Objectives: To evaluate the effect of adjuvant chemotherapy in invasive bladder cancer.
Methods: : We conducted a systematic review and meta-analysis of updated individual patient data from all available randomised controlled trials comparing local treatment plus adjuvant chemotherapy versus the same local treatment alone.
Results: Analyses were based on 491 patients from six trials, representing 90% of all patients randomised in cisplatin-based combination chemotherapy trials and 66% of patients from all eligible trials.
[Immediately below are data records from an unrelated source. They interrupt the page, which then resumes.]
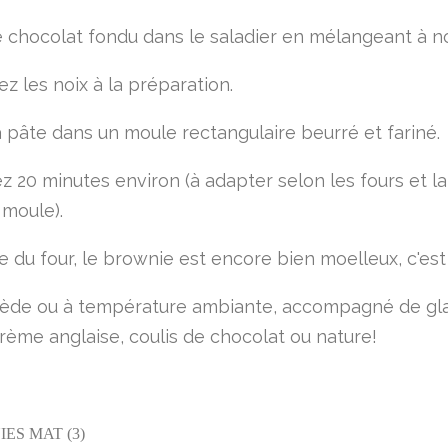
e chocolat fondu dans le saladier en mélangeant à n
z les noix à la préparation.
a pâte dans un moule rectangulaire beurré et fariné.
z 20 minutes environ (à adapter selon les fours et l
 moule).
ie du four, le brownie est encore bien moelleux, c'est
iède ou à température ambiante, accompagné de gla
 crème anglaise, coulis de chocolat ou nature!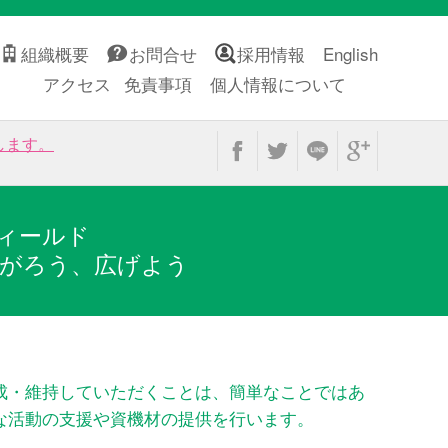
組織概要
お問合せ
採用情報
English
アクセス
免責事項
個人情報について
します。
ィールド
がろう、広げよう
成・維持していただくことは、簡単なことではあ
な活動の支援や資機材の提供を行います。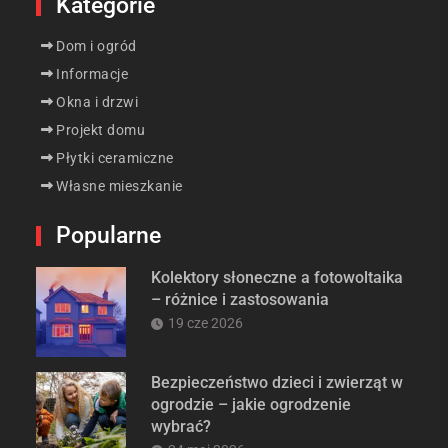
Kategorie
Dom i ogród
Informacje
Okna i drzwi
Projekt domu
Płytki ceramiczne
Własne mieszkanie
Popularne
Kolektory słoneczne a fotowoltaika
– różnice i zastosowania
19 cze 2026
Bezpieczeństwo dzieci i zwierząt w
ogrodzie – jakie ogrodzenie
wybrać?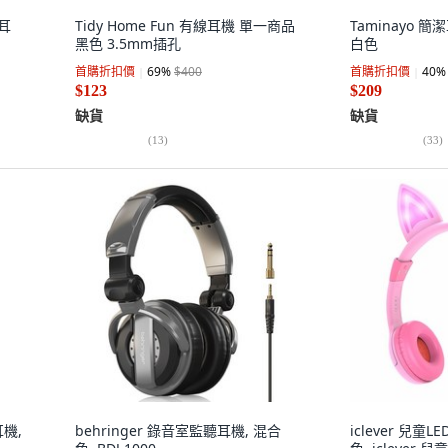
競耳
Tidy Home Fun 有線耳機 單一商品
Taminayo 
黑色 3.5mm插孔
白色
首購折扣價
69
%
$400
首購折扣價
40
%
$123
$209
缺貨
缺貨
(
13
)
(
33
)
機,
behringer 錄音室監聽耳機, 混合
iclever 兒童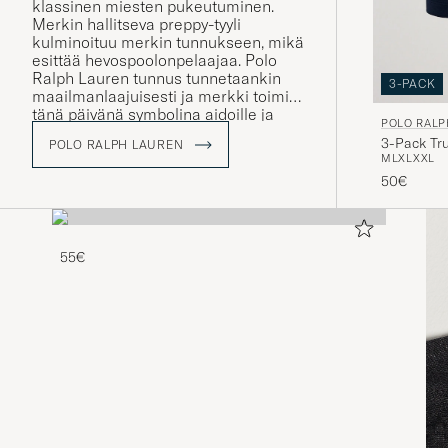
klassinen miesten pukeutuminen.
Merkin hallitseva preppy-tyyli
kulminoituu merkin tunnukseen, mikä
esittää hevospoolonpelaajaa. Polo
Ralph Lauren tunnus tunnetaankin
3-PACK
maailmanlaajuisesti ja merkki toimii
tänä päivänä symbolina aidoille ja
POLO RALP
perinteitä kunnioittaville vaatteille.
3-Pack Tr
POLO RALPH LAUREN
Mallistosta löytyy muun muassa
M
L
XL
XXL
klassisia poolopaitoja ja
50€
palmikkoneuleita rennolle, mutta
tyylikkäälle pukeutujalle.
55€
The power of this meta-analysis is clearly limited. The overall hazard ratio for survival of 0.75 (95% CI 0.60-0.96, p = 0.019) suggests a 25% relative reduction in the risk of death for chemotherapy compared to that on control. Cox regression suggests that small imbalances in patient characteristics do not bias the results in favour of chemotherapy. However, the impact of trials that stopped early, of patients not receiving allocated treatments or not receiving salvage chemotherapy is less clear.
Conclusions: This IPD meta-analysis provides the best evidence currently available on the role of adjuvant chemotherapy for invasive bladder cancer. However, at present there is insufficient evidence on which to reliably base treatment decisions. These results highlight the urgent need for further research into the use of adjuvant chemotherapy. The results of appropriately sized randomised trials, such as the ongoing EORTC-30994 trial are needed before any definitive conclusions can be drawn.